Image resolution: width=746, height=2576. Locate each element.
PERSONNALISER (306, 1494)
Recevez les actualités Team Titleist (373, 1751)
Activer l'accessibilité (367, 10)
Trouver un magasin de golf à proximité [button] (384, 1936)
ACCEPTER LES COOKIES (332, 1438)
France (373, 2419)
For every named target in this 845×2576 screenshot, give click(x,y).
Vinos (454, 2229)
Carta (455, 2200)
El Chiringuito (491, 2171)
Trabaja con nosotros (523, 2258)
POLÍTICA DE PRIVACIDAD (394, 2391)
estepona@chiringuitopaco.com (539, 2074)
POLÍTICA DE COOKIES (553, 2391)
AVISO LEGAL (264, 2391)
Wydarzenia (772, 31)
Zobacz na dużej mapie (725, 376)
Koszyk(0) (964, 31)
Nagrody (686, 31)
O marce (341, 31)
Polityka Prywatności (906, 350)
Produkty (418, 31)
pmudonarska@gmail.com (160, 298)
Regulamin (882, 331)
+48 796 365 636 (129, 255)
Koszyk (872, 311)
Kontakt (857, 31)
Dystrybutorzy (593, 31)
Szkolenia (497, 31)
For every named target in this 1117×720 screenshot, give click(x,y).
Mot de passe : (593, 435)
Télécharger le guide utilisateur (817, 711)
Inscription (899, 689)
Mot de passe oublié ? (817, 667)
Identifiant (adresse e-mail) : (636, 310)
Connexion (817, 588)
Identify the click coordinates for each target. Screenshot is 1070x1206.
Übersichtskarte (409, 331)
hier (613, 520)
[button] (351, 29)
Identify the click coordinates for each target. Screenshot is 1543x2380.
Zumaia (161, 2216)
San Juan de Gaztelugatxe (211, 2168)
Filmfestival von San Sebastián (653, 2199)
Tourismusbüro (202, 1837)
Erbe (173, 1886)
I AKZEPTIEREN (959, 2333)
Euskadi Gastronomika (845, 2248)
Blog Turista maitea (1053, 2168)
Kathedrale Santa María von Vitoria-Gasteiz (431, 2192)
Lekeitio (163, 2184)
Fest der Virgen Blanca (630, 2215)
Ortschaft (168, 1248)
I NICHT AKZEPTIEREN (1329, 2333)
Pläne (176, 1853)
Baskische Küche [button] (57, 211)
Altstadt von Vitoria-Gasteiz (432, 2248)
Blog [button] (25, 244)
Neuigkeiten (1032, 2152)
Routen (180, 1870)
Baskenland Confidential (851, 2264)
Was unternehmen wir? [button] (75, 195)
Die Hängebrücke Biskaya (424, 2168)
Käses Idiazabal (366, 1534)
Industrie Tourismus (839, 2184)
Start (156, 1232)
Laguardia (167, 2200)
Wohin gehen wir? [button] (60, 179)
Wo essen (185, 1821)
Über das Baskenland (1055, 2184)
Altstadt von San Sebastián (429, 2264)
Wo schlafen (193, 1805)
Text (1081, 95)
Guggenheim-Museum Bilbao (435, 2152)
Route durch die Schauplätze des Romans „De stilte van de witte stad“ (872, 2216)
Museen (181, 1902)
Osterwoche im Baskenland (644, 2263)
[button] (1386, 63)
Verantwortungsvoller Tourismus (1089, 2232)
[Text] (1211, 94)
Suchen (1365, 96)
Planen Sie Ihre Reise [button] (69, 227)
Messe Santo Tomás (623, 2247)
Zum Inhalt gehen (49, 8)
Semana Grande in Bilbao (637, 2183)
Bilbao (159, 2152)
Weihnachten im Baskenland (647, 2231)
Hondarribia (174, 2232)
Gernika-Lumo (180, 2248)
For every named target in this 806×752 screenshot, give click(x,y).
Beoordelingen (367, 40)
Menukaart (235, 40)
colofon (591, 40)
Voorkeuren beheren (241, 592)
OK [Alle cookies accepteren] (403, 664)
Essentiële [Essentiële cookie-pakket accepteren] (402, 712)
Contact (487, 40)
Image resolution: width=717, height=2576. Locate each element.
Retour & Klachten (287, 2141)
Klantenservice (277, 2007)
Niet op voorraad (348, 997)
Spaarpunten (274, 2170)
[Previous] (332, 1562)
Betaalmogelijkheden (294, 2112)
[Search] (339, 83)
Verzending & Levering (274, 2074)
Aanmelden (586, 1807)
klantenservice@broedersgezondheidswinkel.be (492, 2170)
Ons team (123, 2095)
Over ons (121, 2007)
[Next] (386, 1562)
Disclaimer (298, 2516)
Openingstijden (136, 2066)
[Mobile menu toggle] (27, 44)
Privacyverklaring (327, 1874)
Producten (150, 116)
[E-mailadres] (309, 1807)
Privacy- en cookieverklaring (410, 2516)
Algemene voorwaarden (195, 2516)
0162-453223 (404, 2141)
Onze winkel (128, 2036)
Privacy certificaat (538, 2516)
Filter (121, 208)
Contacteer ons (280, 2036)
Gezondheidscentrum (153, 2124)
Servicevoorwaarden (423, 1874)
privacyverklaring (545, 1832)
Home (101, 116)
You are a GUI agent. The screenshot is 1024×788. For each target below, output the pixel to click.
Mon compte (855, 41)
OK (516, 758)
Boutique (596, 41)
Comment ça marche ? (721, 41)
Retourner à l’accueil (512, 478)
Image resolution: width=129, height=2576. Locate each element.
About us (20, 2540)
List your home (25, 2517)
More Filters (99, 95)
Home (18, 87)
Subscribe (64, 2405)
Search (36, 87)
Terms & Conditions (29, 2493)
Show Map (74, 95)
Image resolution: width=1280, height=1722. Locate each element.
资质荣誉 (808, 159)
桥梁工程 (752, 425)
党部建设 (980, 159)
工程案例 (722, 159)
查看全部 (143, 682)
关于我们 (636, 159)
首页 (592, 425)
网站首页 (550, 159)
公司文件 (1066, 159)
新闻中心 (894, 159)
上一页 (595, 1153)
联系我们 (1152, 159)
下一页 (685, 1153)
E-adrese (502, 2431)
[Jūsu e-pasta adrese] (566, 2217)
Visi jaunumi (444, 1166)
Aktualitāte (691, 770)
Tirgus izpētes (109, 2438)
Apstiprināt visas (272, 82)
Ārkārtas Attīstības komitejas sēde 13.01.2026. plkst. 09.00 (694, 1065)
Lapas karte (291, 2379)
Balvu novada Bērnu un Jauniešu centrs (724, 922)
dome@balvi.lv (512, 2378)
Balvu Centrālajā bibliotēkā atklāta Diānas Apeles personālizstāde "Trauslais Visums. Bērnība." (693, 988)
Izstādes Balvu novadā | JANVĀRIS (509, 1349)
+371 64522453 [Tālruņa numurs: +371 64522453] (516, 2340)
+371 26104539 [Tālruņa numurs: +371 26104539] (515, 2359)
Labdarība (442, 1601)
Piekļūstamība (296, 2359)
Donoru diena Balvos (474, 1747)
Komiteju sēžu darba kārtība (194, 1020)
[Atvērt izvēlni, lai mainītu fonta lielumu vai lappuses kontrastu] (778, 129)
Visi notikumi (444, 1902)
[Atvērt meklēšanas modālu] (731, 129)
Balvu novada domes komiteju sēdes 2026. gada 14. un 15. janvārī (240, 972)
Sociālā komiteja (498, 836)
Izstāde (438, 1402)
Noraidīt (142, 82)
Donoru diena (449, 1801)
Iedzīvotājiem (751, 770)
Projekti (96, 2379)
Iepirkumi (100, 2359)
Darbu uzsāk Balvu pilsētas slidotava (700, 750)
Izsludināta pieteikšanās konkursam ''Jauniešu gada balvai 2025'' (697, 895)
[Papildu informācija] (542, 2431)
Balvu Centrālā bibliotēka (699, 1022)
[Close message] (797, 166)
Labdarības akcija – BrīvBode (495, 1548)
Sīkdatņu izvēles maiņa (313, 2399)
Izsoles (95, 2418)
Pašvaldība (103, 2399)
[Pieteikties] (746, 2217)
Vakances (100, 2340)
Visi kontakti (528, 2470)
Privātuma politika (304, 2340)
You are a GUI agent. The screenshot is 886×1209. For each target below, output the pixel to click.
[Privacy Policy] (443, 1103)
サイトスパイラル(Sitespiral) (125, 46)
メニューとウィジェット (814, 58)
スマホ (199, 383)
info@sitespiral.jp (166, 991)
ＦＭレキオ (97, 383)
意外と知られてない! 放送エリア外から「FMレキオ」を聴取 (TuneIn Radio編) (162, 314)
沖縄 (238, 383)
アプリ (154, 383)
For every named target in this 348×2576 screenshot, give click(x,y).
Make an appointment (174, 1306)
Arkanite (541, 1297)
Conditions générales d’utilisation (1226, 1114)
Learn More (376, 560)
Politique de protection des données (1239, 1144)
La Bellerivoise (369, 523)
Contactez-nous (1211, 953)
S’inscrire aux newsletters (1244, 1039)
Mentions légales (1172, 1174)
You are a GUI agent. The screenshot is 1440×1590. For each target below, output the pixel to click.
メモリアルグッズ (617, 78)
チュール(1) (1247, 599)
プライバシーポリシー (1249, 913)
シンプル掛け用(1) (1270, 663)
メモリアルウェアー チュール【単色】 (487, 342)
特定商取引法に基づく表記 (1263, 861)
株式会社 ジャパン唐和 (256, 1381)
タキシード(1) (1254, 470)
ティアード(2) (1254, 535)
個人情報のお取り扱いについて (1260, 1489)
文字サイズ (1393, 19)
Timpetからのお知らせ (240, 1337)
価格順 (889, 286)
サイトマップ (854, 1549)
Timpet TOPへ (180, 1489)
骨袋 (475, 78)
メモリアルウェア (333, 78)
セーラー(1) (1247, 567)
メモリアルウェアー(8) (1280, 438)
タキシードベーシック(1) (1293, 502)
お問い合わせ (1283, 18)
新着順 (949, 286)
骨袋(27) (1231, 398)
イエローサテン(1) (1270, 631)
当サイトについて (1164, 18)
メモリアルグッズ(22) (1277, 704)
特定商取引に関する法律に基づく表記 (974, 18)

§ §

## Work item
Above are some records; copy exactly the lines from the one with "Contact (487, 40)" through the one with "[Search] (339, 83)", both included, and no others.

## Reply
Contact (487, 40)
Image resolution: width=717, height=2576. Locate each element.
Retour & Klachten (287, 2141)
Klantenservice (277, 2007)
Niet op voorraad (348, 997)
Spaarpunten (274, 2170)
[Previous] (332, 1562)
Betaalmogelijkheden (294, 2112)
[Search] (339, 83)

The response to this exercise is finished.